- _Activity_: Please restate every record below word for word and skip the pictures.

*** Entries supplied ***

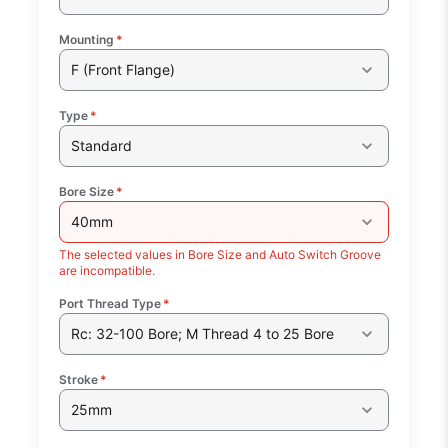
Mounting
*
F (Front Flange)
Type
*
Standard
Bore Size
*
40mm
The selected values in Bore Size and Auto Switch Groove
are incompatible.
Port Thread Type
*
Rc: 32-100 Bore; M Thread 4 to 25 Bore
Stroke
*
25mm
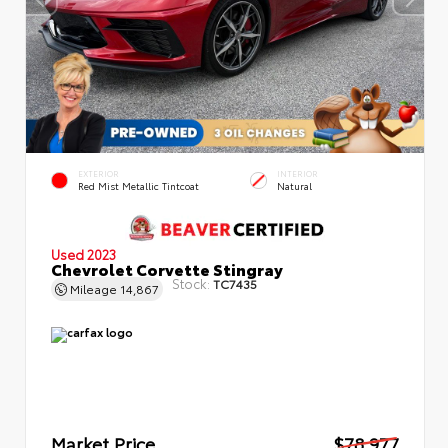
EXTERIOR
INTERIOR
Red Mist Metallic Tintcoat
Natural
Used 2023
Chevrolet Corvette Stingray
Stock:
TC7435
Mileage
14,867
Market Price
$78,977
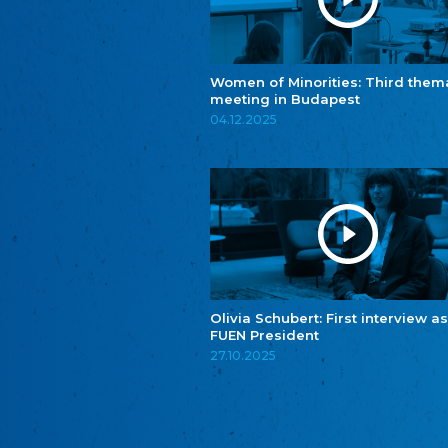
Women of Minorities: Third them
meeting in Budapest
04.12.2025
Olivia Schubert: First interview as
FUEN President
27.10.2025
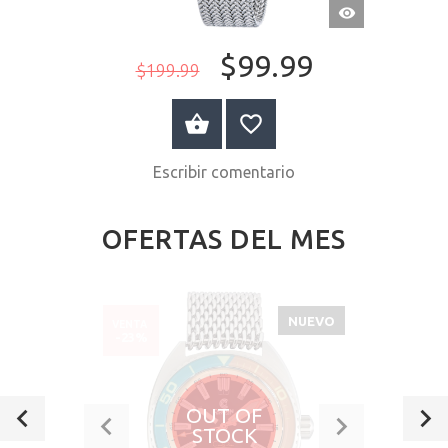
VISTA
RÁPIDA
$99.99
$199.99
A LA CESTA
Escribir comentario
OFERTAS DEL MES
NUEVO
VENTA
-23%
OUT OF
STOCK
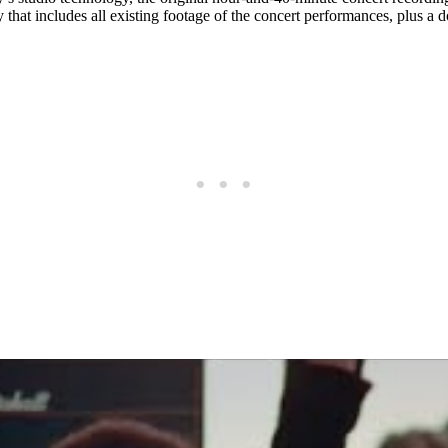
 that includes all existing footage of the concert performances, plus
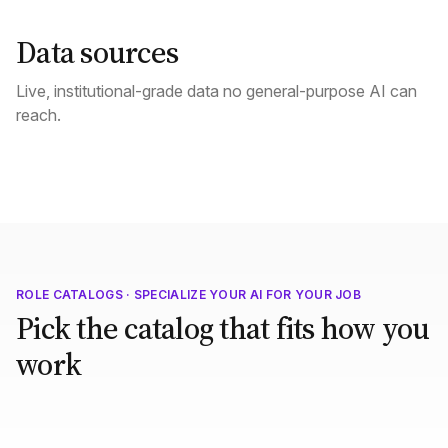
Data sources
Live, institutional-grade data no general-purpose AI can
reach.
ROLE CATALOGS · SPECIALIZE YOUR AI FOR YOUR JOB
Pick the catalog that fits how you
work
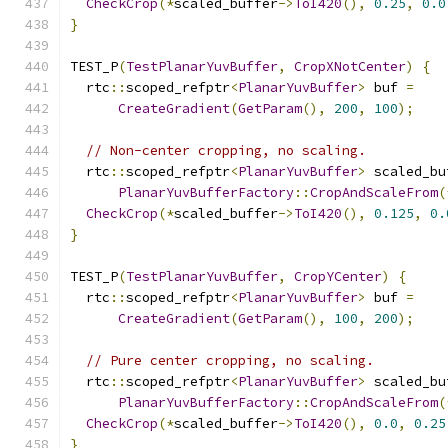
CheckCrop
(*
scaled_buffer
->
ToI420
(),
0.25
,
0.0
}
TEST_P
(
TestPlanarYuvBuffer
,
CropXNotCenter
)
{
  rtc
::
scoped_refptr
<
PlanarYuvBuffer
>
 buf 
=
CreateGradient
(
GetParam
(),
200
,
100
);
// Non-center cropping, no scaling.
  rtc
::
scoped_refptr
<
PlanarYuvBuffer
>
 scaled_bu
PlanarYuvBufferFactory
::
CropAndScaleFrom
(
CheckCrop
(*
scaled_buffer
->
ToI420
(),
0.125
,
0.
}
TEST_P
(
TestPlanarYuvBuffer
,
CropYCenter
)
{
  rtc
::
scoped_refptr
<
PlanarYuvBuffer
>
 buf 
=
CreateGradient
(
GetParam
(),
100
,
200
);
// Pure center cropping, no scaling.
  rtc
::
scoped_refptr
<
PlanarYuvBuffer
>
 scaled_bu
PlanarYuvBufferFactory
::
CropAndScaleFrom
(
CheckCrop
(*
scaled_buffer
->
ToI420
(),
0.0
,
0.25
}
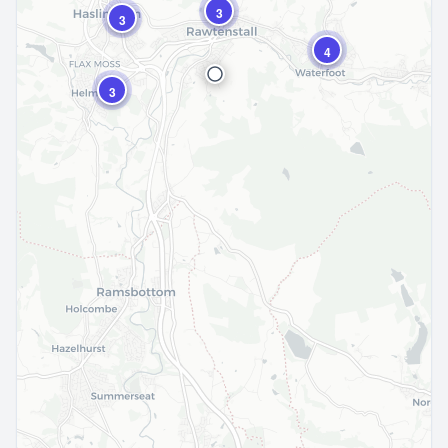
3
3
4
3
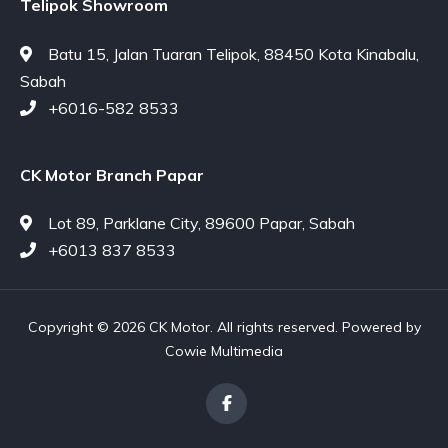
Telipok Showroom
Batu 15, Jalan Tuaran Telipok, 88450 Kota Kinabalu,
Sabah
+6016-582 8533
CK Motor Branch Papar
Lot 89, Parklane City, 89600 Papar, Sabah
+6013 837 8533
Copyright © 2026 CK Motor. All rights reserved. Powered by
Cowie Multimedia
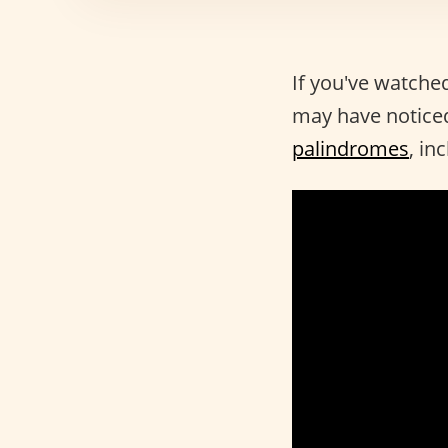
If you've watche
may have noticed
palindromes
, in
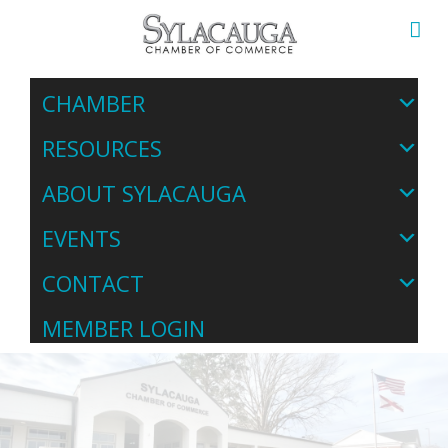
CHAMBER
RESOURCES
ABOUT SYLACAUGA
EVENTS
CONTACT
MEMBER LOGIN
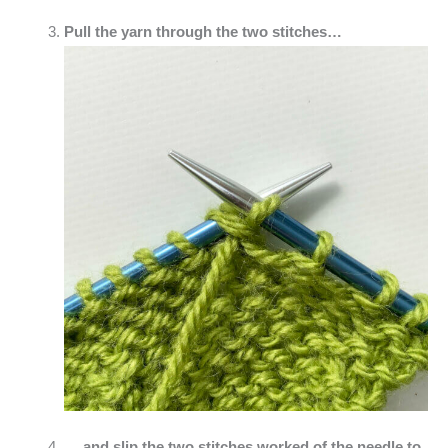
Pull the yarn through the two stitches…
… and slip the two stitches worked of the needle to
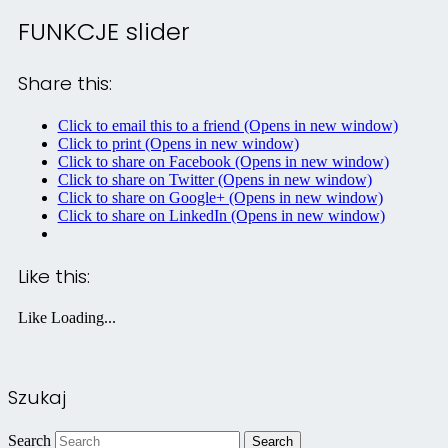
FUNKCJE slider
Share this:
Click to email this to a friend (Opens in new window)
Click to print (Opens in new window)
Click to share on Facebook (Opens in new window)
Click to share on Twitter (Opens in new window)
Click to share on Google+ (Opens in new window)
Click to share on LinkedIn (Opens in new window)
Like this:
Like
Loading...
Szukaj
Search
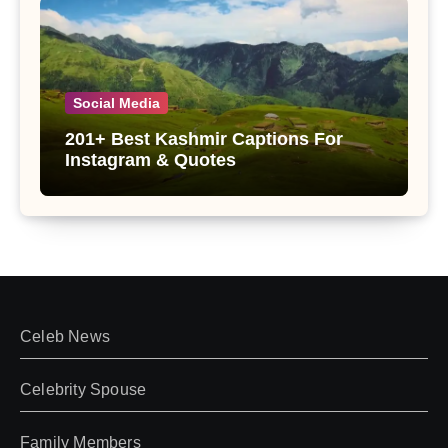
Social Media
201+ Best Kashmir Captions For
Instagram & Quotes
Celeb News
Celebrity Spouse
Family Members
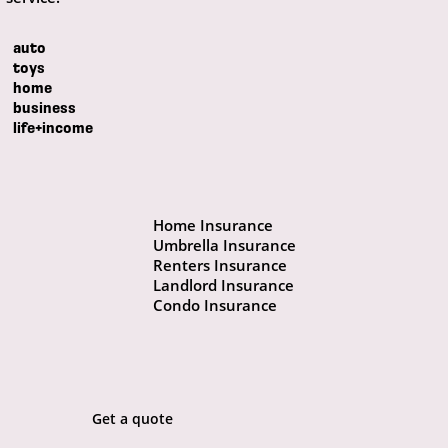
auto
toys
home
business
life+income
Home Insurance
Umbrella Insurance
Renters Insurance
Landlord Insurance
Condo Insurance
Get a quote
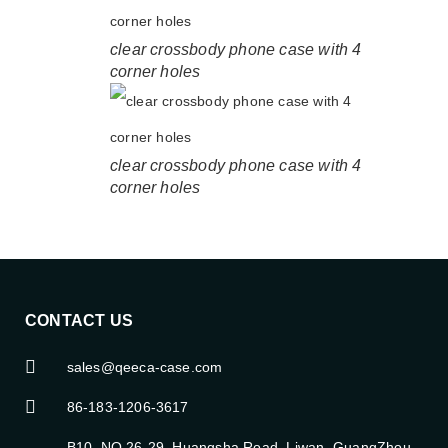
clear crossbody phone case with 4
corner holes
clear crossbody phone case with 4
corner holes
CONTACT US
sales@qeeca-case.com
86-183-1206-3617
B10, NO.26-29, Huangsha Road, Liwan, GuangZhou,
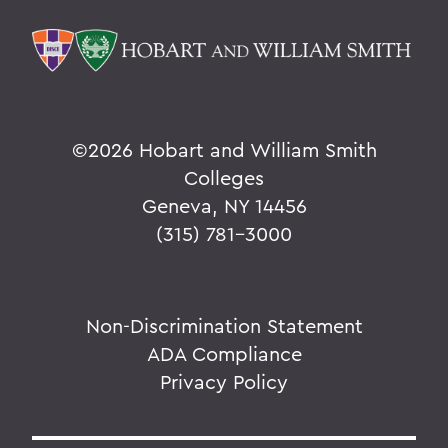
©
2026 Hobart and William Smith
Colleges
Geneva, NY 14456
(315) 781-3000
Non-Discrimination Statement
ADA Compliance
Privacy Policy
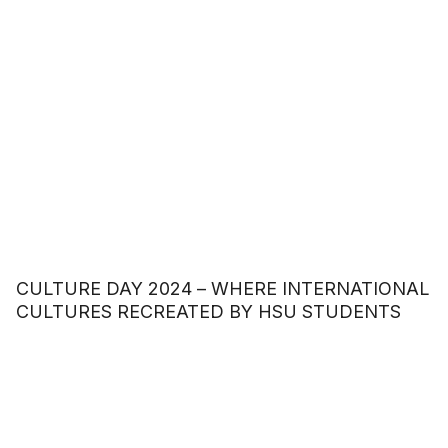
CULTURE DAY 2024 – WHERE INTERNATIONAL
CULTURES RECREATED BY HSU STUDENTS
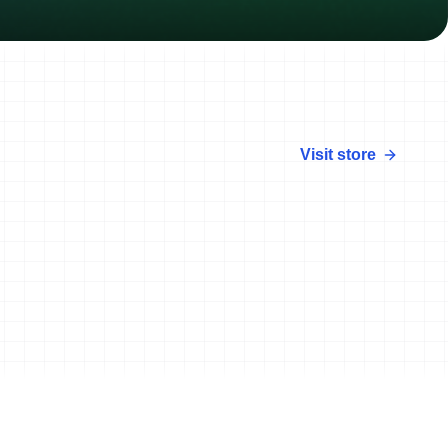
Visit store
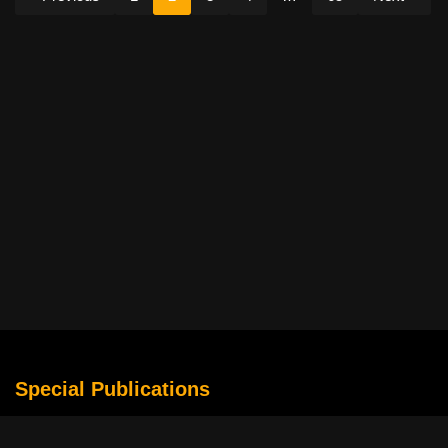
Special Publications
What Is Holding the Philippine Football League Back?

*** End of Entries supplied ***

- _Written reply_:
Mounting
*
F (Front Flange)
Type
*
Standard
Bore Size
*
40mm
The selected values in Bore Size and Auto Switch Groove
are incompatible.
Port Thread Type
*
Rc: 32-100 Bore; M Thread 4 to 25 Bore
Stroke
*
25mm
EXTERIOR
INTERIOR
Red Mist Metallic Tintcoat
Natural
Used 2023
Chevrolet Corvette Stingray
Stock:
TC7435
Mileage
14,867
Market Price
$78,977
Women of Minorities: Third them
meeting in Budapest
04.12.2025
Olivia Schubert: First interview as
FUEN President
27.10.2025
VISTA
RÁPIDA
$99.99
$199.99
A LA CESTA
Escribir comentario
OFERTAS DEL MES
NUEVO
VENTA
-23%
OUT OF
STOCK
 that includes all existing footage of the concert performances, plus
Data sources
Live, institutional-grade data no general-purpose AI can
reach.
ROLE CATALOGS · SPECIALIZE YOUR AI FOR YOUR JOB
Pick the catalog that fits how you
work
CheckCrop
(*
scaled_buffer
->
ToI420
(),
0.25
,
0.0
}
TEST_P
(
TestPlanarYuvBuffer
,
CropXNotCenter
)
{
  rtc
::
scoped_refptr
<
PlanarYuvBuffer
>
 buf 
=
CreateGradient
(
GetParam
(),
200
,
100
);
// Non-center cropping, no scaling.
  rtc
::
scoped_refptr
<
PlanarYuvBuffer
>
 scaled_bu
PlanarYuvBufferFactory
::
CropAndScaleFrom
(
CheckCrop
(*
scaled_buffer
->
ToI420
(),
0.125
,
0.
}
TEST_P
(
TestPlanarYuvBuffer
,
CropYCenter
)
{
  rtc
::
scoped_refptr
<
PlanarYuvBuffer
>
 buf 
=
CreateGradient
(
GetParam
(),
100
,
200
);
// Pure center cropping, no scaling.
  rtc
::
scoped_refptr
<
PlanarYuvBuffer
>
 scaled_bu
PlanarYuvBufferFactory
::
CropAndScaleFrom
(
CheckCrop
(*
scaled_buffer
->
ToI420
(),
0.0
,
0.25
}
3
3
4
3
Telipok Showroom
Batu 15, Jalan Tuaran Telipok, 88450 Kota Kinabalu,
Sabah
+6016-582 8533
CK Motor Branch Papar
Lot 89, Parklane City, 89600 Papar, Sabah
+6013 837 8533
Copyright © 2026 CK Motor. All rights reserved. Powered by
Cowie Multimedia
If you've watche
may have noticed
palindromes
, in
CHAMBER
RESOURCES
ABOUT SYLACAUGA
EVENTS
CONTACT
MEMBER LOGIN
Pull the yarn through the two stitches…
… and slip the two stitches worked of the needle to
FUNKCJE slider
Share this:
Click to email this to a friend (Opens in new window)
Click to print (Opens in new window)
Click to share on Facebook (Opens in new window)
Click to share on Twitter (Opens in new window)
Click to share on Google+ (Opens in new window)
Click to share on LinkedIn (Opens in new window)
Like this:
Like
Loading...
Szukaj
Search
Social Media
201+ Best Kashmir Captions For
Instagram & Quotes
Celeb News
Celebrity Spouse
Family Members
auto
toys
home
business
life+income
Home Insurance
Umbrella Insurance
Renters Insurance
Landlord Insurance
Condo Insurance
Get a quote
clear crossbody phone case with 4
corner holes
clear crossbody phone case with 4
corner holes
CONTACT US
sales@qeeca-case.com
86-183-1206-3617
B10, NO.26-29, Huangsha Road, Liwan, GuangZhou,
©
2026 Hobart and William Smith
Colleges
Geneva, NY 14456
(315) 781-3000
Non-Discrimination Statement
ADA Compliance
Privacy Policy
CULTURE DAY 2024 – WHERE INTERNATIONAL
CULTURES RECREATED BY HSU STUDENTS
Visit store
Special Publications
What Is Holding the Philippine Football League Back?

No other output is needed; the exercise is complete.